A disadvantage of the known photovoltaic device is the low specific energy output.

A solar photovoltaic device is known (see application WO2018148796, IPC H01L 31/0525, H02S 40/44, H02S 40/42, published on August 23, 2018), containing a photovoltaic solar panel, in which each photovoltaic converter is installed on a heat sink radiator and connected to the first cooling circuit. In the first cooling circuit, heat is transferred by the coolant from the radiators to the first heat exchanger using a low pressure pump. In the first heat exchanger, heat is transferred to the second cooling circuit. Cooling of the liquid of the primary circuit occurs due to the energy of vaporization during the boiling of the coolant of the second circuit, which is circulated by means of a high-pressure pump. In the second circuit, heat is transferred and transferred in the third heat exchanger to a container with water during condensation of the vapors of the second circuit coolant.

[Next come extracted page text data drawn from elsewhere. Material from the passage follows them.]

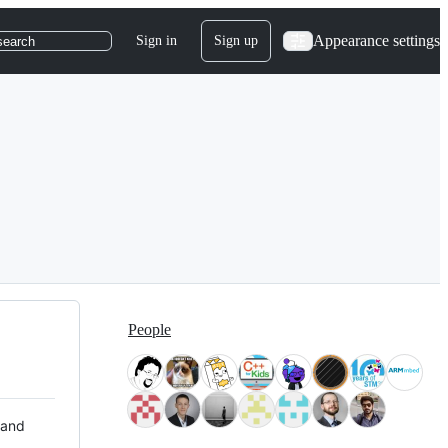
Appearance settings
Sign in
Sign up
search
People
 and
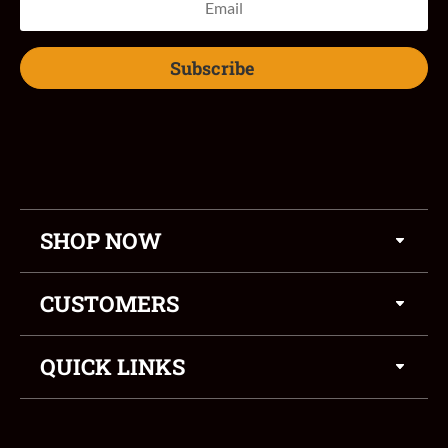
Subscribe
SHOP NOW
CUSTOMERS
QUICK LINKS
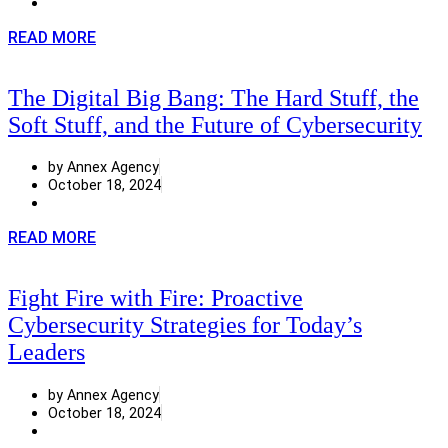
READ MORE
The Digital Big Bang: The Hard Stuff, the
Soft Stuff, and the Future of Cybersecurity
by Annex Agency
October 18, 2024
READ MORE
Fight Fire with Fire: Proactive
Cybersecurity Strategies for Today’s
Leaders
by Annex Agency
October 18, 2024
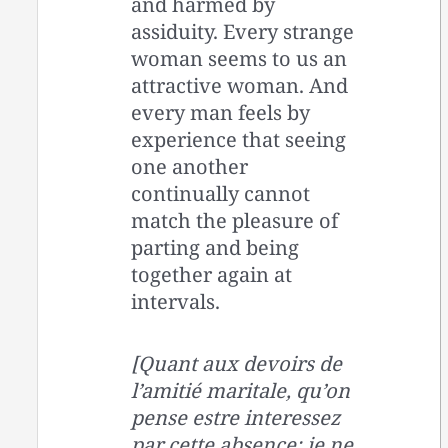
and harmed by
assiduity. Every strange
woman seems to us an
attractive woman. And
every man feels by
experience that seeing
one another
continually cannot
match the pleasure of
parting and being
together again at
intervals.
[Quant aux devoirs de
l’amitié maritale, qu’on
pense estre interessez
par cette absence: je ne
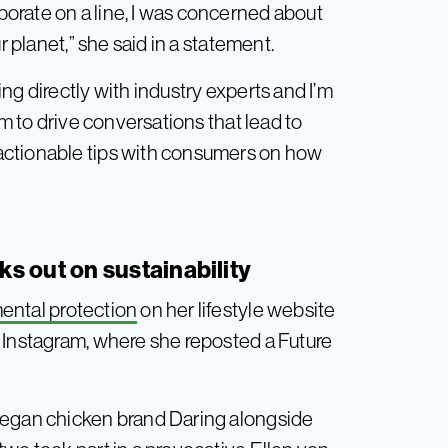
orate on a line, I was concerned about
r planet,” she said in a statement.
ng directly with industry experts and I’m
rm to drive conversations that lead to
actionable tips with consumers on how
s out on sustainability
ental protection
on her lifestyle website
 Instagram, where she reposted a Future
vegan chicken brand Daring alongside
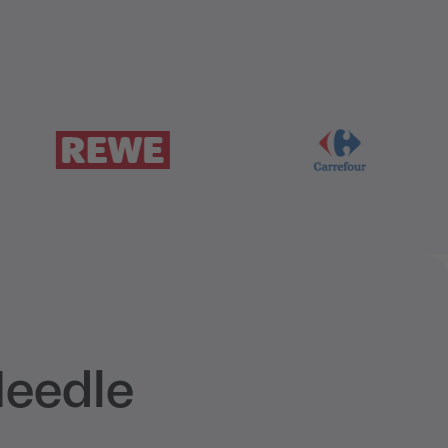
Needle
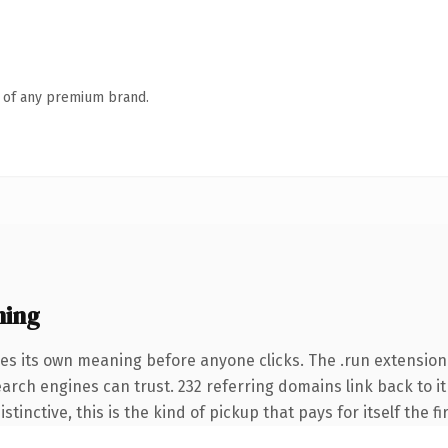
n of any premium brand.
ning
ies its own meaning before anyone clicks. The .run extension
search engines can trust. 232 referring domains link back to 
tinctive, this is the kind of pickup that pays for itself the f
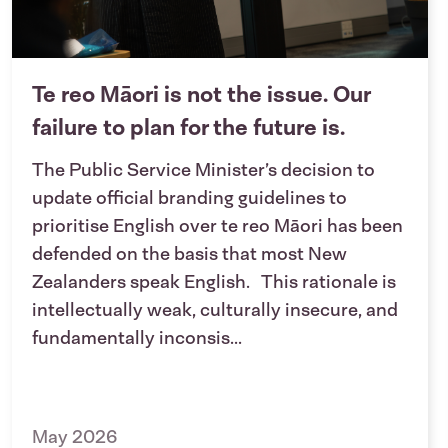
Te reo Māori is not the issue. Our
failure to plan for the future is.
The Public Service Minister’s decision to
update official branding guidelines to
prioritise English over te reo Māori has been
defended on the basis that most New
Zealanders speak English. This rationale is
intellectually weak, culturally insecure, and
fundamentally inconsis...
May 2026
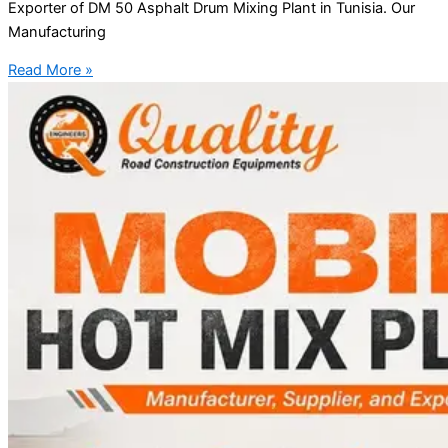
Exporter of DM 50 Asphalt Drum Mixing Plant in Tunisia. Our
Manufacturing
Read More »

Known solar photovoltaic device has a high performance in the transfer of heat fluxes, but has a complex design and its use on lunar stations in conditions of large temperature differences is not possible.

A solar photovoltaic installation is known (see patent RU2286517 IPC F24J 2/42, published 10/27/2006), including a solar battery assembled from concentrator photovoltaic modules with rectangular housings containing photovoltaic converters located at the foci of Fresnel lenses, placed on a mechanical orientation system on The sun, containing drives of zenithal and azimuth rotation, equipped with stepper motor-reducers, a tracking system, equipped with sensors of the position of the Sun. The mechanical system includes two frames - a base frame that rotates around a vertical axis and a suspended frame with fixed concentrator photovoltaic modules that provides rotation around a horizontal axis.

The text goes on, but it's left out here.